As the world’s finance ministers and central bank governors prepare for the latest G-20 summit meeting in London, Obama will be accompanied by Geithner.  It would seem logical for the Treasury Undersecretary for International Affairs to be at Geithner’s side, except that there isn’t one at the moment.  Obama and Geithner will be justifiably busy reminding other member states of the need for increased fiscal stimulus and IMF funding.  Coordinating global regulatory standards to avert or at least mitigate a future worldwide financial meltdown will not be a priority.

In some areas, like bank capital adequacy standards, regulation may need to be implemented in a way that prevents a “race to the bottom”.  In other words, certain restrictions may only be effective in America if they are done in concert with other industrialized nations.  Otherwise the mobility of capital would prompt banks to circumvent regulation by transferring assets where possible to jurisdictions with more lenient restrictions.  American regulators are floating the idea but would be wise to seek assurance from other G-20 members that they will follow suit.  While forming an umbrella financial regulatory organization to oversee and harmonize worldwide regulation may not be the answer, at a minimum greater communication is needed.

Most large financial institutions do not limit their operations or assets to a single country.  The Financial Stability Forum (FSF), established in 1999 to promote international financial stability, recognizes that this inevitably creates regulatory gaps.  For some reason the FSF waited until last Thursday to broaden its membership to include all G-20 member states.  In an ideal world, U.S. officials would treat the G-20 meeting as an opportunity to fully integrate communication with new FSF members.  As it stands, the U.S. will barely have the organizational capacity to effectively represent itself.
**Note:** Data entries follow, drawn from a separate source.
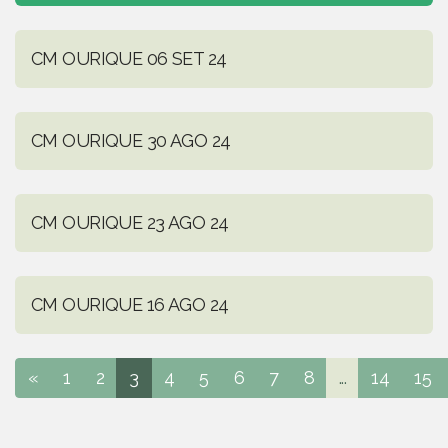
CM OURIQUE 06 SET 24
CM OURIQUE 30 AGO 24
CM OURIQUE 23 AGO 24
CM OURIQUE 16 AGO 24
«
1
2
3
4
5
6
7
8
...
14
15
Strengthening domestic regulation among G-20 members will be a central theme of the London Summit.  Improving communication among regulators of different nations will likely be secondary if not tertiary.  This is an area where Geithner could probably multi-task more effectively with the help of appointed subordinates.  Geithner and Obama are going to London to help the rest of the world put out the fire.  The appointment of a permanent staff at Treasury before the conference begins on April 2nd might indicate to the rest of the world that we are also serious about preventing the next one.